With the official name Konstantinato

  With the official name Konstantinato , or commonly konstantinato , there is a Byzantine, Venetian and Cypriot gold coin, according to F. Hasluk, whose type resembles a hagiography of the Emperors Saint Constantine and Saint Helen with the Christian cross between them.

There are many folk traditions about these coins that developed mainly during the Byzantine period. According to them, pregnant women wore costantinata both for the protection of fetuses and for the ease of childbirth. Children were also brought to Constantine as talismans against Baskania . It was also believed that the costantinates accelerated the fermentation of the flour mixture and the yogurt .

In general, the beliefs about the Constantines go back mainly to the canonized faces they depicted in combination with the discovery of the Holy Cross by Saint Helen. The consequence of this was that the costantinate was considered in some cases even of equal value to the honest wood .

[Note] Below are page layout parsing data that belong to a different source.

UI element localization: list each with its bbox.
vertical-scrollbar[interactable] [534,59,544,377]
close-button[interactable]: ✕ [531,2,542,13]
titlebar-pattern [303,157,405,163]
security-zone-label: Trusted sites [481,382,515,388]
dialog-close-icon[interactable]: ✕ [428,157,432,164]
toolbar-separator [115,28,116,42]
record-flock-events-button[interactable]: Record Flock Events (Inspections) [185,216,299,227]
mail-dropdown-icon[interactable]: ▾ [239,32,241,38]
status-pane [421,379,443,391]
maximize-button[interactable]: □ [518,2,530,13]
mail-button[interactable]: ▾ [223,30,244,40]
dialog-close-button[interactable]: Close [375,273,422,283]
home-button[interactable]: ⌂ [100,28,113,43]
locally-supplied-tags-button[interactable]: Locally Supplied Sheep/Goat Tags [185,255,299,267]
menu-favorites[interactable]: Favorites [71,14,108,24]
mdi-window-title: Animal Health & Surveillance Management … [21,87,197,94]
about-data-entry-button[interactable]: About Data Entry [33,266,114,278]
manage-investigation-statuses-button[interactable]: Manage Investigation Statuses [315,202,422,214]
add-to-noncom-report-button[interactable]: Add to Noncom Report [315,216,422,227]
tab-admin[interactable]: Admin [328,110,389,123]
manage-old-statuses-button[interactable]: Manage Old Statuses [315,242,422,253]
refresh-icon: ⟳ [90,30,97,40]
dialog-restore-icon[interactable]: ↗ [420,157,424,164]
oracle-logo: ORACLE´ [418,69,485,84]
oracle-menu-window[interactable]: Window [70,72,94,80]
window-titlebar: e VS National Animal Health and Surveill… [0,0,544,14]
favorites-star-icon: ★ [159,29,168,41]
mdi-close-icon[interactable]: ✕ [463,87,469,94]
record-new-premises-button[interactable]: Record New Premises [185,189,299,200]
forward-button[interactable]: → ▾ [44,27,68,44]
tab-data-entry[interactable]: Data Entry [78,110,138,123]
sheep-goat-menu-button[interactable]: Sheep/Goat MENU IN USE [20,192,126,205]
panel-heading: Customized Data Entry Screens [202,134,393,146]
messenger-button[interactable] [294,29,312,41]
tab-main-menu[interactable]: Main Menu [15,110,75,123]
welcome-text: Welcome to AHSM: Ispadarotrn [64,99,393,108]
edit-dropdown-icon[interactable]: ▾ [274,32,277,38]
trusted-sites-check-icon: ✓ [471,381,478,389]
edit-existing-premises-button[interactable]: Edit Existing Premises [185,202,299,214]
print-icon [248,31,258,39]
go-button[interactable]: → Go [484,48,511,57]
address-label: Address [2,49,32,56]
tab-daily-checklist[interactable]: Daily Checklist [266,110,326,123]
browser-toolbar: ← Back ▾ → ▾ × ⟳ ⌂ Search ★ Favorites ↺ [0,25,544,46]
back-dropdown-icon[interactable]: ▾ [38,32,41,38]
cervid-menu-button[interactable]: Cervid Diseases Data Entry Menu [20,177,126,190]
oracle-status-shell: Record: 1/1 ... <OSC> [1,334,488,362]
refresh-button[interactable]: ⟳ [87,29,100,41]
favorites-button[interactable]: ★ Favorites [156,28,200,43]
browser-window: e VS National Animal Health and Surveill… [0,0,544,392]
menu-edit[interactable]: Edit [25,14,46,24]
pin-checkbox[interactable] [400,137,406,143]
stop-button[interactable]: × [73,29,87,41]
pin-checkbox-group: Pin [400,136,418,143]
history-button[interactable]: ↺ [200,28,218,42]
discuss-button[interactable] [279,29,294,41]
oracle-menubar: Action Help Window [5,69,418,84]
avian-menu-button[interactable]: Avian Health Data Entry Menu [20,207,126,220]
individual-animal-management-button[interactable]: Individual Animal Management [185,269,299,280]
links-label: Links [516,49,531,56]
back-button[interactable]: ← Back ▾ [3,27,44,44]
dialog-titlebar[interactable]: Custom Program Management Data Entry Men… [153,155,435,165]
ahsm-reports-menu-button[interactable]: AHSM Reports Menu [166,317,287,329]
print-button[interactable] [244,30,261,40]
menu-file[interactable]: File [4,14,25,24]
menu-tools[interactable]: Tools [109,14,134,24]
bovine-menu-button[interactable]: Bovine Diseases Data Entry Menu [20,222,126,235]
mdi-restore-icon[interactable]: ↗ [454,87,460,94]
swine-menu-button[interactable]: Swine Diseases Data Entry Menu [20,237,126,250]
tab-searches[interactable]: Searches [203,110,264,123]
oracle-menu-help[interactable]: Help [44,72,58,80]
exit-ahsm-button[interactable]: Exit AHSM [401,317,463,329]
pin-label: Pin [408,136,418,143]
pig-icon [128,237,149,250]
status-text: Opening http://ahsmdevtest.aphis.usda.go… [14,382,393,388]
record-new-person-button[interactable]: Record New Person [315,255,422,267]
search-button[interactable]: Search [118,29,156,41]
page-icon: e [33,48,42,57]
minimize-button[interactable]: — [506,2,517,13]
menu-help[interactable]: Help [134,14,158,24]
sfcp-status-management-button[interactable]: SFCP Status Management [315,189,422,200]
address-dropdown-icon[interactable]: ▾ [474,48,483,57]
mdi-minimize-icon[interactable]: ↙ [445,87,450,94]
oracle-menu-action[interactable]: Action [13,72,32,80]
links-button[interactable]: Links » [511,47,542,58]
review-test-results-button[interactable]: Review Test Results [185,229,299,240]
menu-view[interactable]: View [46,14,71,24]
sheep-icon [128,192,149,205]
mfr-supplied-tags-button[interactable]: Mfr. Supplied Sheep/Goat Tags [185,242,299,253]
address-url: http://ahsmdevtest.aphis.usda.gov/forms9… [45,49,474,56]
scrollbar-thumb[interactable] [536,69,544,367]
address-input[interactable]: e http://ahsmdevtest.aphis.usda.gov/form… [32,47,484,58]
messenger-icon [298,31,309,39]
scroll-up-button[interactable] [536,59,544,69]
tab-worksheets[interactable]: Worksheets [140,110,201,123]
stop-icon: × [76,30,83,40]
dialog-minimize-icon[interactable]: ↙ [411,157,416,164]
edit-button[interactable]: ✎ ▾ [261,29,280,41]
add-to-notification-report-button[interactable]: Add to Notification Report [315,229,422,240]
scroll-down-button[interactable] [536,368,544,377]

In particular, there was a tradition that when Saint Helen found the Cross, she cut it in two and left one part of it in Jerusalem , while the other was taken to Constantinople . And the sawdust from this cutting was put into a melting pot with other precious metals from the alloy of which the constantinates were cut.

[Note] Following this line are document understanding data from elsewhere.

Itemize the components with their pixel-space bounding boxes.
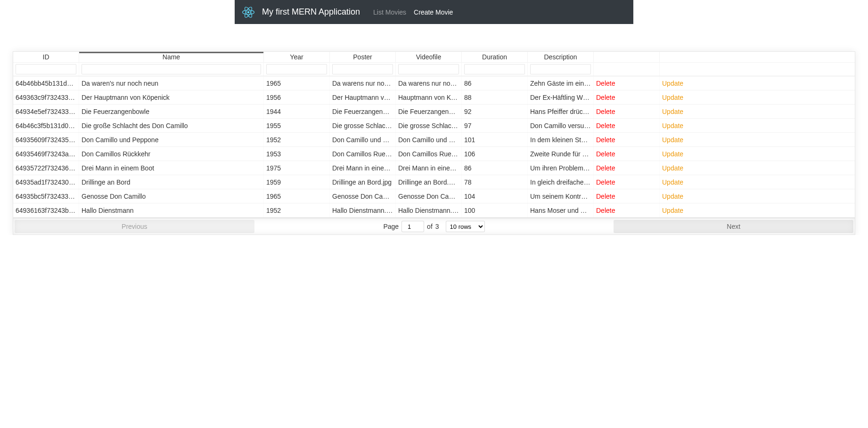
cell-id: 64935bc5f732433fad… <box>13 189 79 203</box>
column-header-year[interactable]: Year <box>264 52 330 62</box>
delete-link[interactable]: Delete <box>596 80 615 87</box>
previous-button[interactable]: Previous <box>15 220 254 233</box>
table-row: 64935bc5f732433fad…Genosse Don Camillo19… <box>13 189 855 203</box>
update-link[interactable]: Update <box>662 207 683 214</box>
update-link[interactable]: Update <box>662 122 683 129</box>
react-logo-icon <box>242 6 254 18</box>
column-header-name[interactable]: Name <box>79 52 264 62</box>
update-link[interactable]: Update <box>662 108 683 115</box>
cell-year: 1975 <box>264 161 330 175</box>
cell-videofile: Hauptmann von Koep… <box>396 90 462 105</box>
next-button[interactable]: Next <box>614 220 853 233</box>
update-link[interactable]: Update <box>662 94 683 101</box>
page-number-input[interactable] <box>401 221 424 232</box>
delete-link[interactable]: Delete <box>596 193 615 200</box>
cell-duration: 86 <box>462 76 528 90</box>
delete-link[interactable]: Delete <box>596 94 615 101</box>
table-row: 64935ad1f732430d39…Drillinge an Bord1959… <box>13 175 855 189</box>
cell-duration: 97 <box>462 119 528 133</box>
table-row: 64b46bb45b131d641…Da waren's nur noch ne… <box>13 76 855 90</box>
app-brand: My first MERN Application <box>262 7 360 17</box>
column-header-poster[interactable]: Poster <box>330 52 396 62</box>
cell-name: Die Feuerzangenbowle <box>79 105 264 119</box>
filter-input-videofile[interactable] <box>398 64 459 74</box>
cell-poster: Drillinge an Bord.jpg <box>330 175 396 189</box>
filter-input-description[interactable] <box>530 64 591 74</box>
update-link[interactable]: Update <box>662 136 683 144</box>
cell-year: 1955 <box>264 119 330 133</box>
table-row: 64935722f73243668f…Drei Mann in einem Bo… <box>13 161 855 175</box>
page-label: Page <box>383 223 399 230</box>
cell-year: 1952 <box>264 203 330 218</box>
column-header-duration[interactable]: Duration <box>462 52 528 62</box>
cell-videofile: Hallo Dienstmann.mp4 <box>396 203 462 218</box>
cell-name: Don Camillos Rückkehr <box>79 147 264 161</box>
cell-poster: Don Camillos Rueckk… <box>330 147 396 161</box>
cell-year: 1952 <box>264 133 330 147</box>
table-row: 649363c9f7324331df…Der Hauptmann von Köp… <box>13 90 855 105</box>
table-row: 64936163f73243b906…Hallo Dienstmann1952H… <box>13 203 855 218</box>
column-header-id[interactable]: ID <box>13 52 79 62</box>
cell-name: Da waren's nur noch neun <box>79 76 264 90</box>
delete-link[interactable]: Delete <box>596 136 615 144</box>
cell-year: 1953 <box>264 147 330 161</box>
delete-link[interactable]: Delete <box>596 150 615 158</box>
cell-videofile: Die grosse Schlacht d… <box>396 119 462 133</box>
cell-videofile: Don Camillos Rueckk… <box>396 147 462 161</box>
update-link[interactable]: Update <box>662 80 683 87</box>
delete-link[interactable]: Delete <box>596 122 615 129</box>
cell-poster: Der Hauptmann von … <box>330 90 396 105</box>
cell-description: In dem kleinen Städtc… <box>528 133 594 147</box>
cell-duration: 88 <box>462 90 528 105</box>
column-header-delete <box>594 52 660 62</box>
cell-id: 64934e5ef73243350f… <box>13 105 79 119</box>
delete-link[interactable]: Delete <box>596 108 615 115</box>
cell-poster: Die Feuerzangenbowl… <box>330 105 396 119</box>
cell-description: Um ihren Problemen … <box>528 161 594 175</box>
nav-link-list-movies[interactable]: List Movies <box>369 8 410 16</box>
table-row: 64935469f73243ad21…Don Camillos Rückkehr… <box>13 147 855 161</box>
cell-videofile: Da warens nur noch n… <box>396 76 462 90</box>
filter-input-poster[interactable] <box>332 64 393 74</box>
cell-name: Die große Schlacht des Don Camillo <box>79 119 264 133</box>
filter-input-id[interactable] <box>16 64 76 74</box>
update-link[interactable]: Update <box>662 164 683 172</box>
table-row: 64935609f73243528f…Don Camillo und Peppo… <box>13 133 855 147</box>
cell-name: Hallo Dienstmann <box>79 203 264 218</box>
total-pages: 3 <box>435 223 439 230</box>
cell-duration: 106 <box>462 147 528 161</box>
cell-name: Drillinge an Bord <box>79 175 264 189</box>
filter-input-year[interactable] <box>266 64 327 74</box>
cell-description: Hans Pfeiffer drückt w… <box>528 105 594 119</box>
table-row: 64934e5ef73243350f…Die Feuerzangenbowle1… <box>13 105 855 119</box>
table-row: 64b46c3f5b131d09fd…Die große Schlacht de… <box>13 119 855 133</box>
update-link[interactable]: Update <box>662 178 683 186</box>
update-link[interactable]: Update <box>662 193 683 200</box>
table-filter-row <box>13 63 855 76</box>
cell-duration: 78 <box>462 175 528 189</box>
delete-link[interactable]: Delete <box>596 164 615 172</box>
svg-point-0 <box>247 11 250 13</box>
cell-year: 1956 <box>264 90 330 105</box>
cell-description: Hans Moser und Paul… <box>528 203 594 218</box>
cell-videofile: Drillinge an Bord.mp4 <box>396 175 462 189</box>
update-link[interactable]: Update <box>662 150 683 158</box>
cell-duration: 86 <box>462 161 528 175</box>
rows-per-page-select[interactable]: 5 rows10 rows20 rows25 rows50 rows100 ro… <box>446 221 485 232</box>
filter-input-name[interactable] <box>82 64 261 74</box>
cell-videofile: Die Feuerzangenbowl… <box>396 105 462 119</box>
delete-link[interactable]: Delete <box>596 207 615 214</box>
cell-poster: Don Camillo und Pep… <box>330 133 396 147</box>
cell-year: 1944 <box>264 105 330 119</box>
cell-description: Zehn Gäste im einsa… <box>528 76 594 90</box>
column-header-description[interactable]: Description <box>528 52 594 62</box>
filter-input-duration[interactable] <box>464 64 525 74</box>
cell-name: Drei Mann in einem Boot <box>79 161 264 175</box>
column-header-videofile[interactable]: Videofile <box>396 52 462 62</box>
cell-duration: 92 <box>462 105 528 119</box>
cell-id: 64935469f73243ad21… <box>13 147 79 161</box>
nav-link-create-movie[interactable]: Create Movie <box>410 8 457 16</box>
delete-link[interactable]: Delete <box>596 178 615 186</box>
cell-id: 64935722f73243668f… <box>13 161 79 175</box>
movies-table: ID Name Year Poster Videofile Duration D… <box>13 51 855 235</box>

A similar tradition can be found among the Greek Vlachs in Macedonia as well as in Bulgaria and in Russia, who may have come from a Byzantine synaxari.

And among other traditions that developed in the Aegean islands and in the Peloponnese, hemostatic properties during childbirth were also attributed to constantinata, considering that their possession cures the “turning (dissolving) of the navel”. In the Greek Revolution of 1821 , the occupation of Constantine by the Greek revolutionaries was considered a talisman for “bad volley”. Also that it cured fever, epilepsy and jaundice. In Mani, to this day, the constantinates are considered valuable family heirlooms, and even when they are considered to be miraculous, they are placed on the icons, while in many places, their owners present them to the churches every Maundy Thursday and operate them.

Continuation of the above traditions is to offer even today to babies gold coins, (at births and baptisms) or more commonly the golden cross that was established later replacing the Constantine.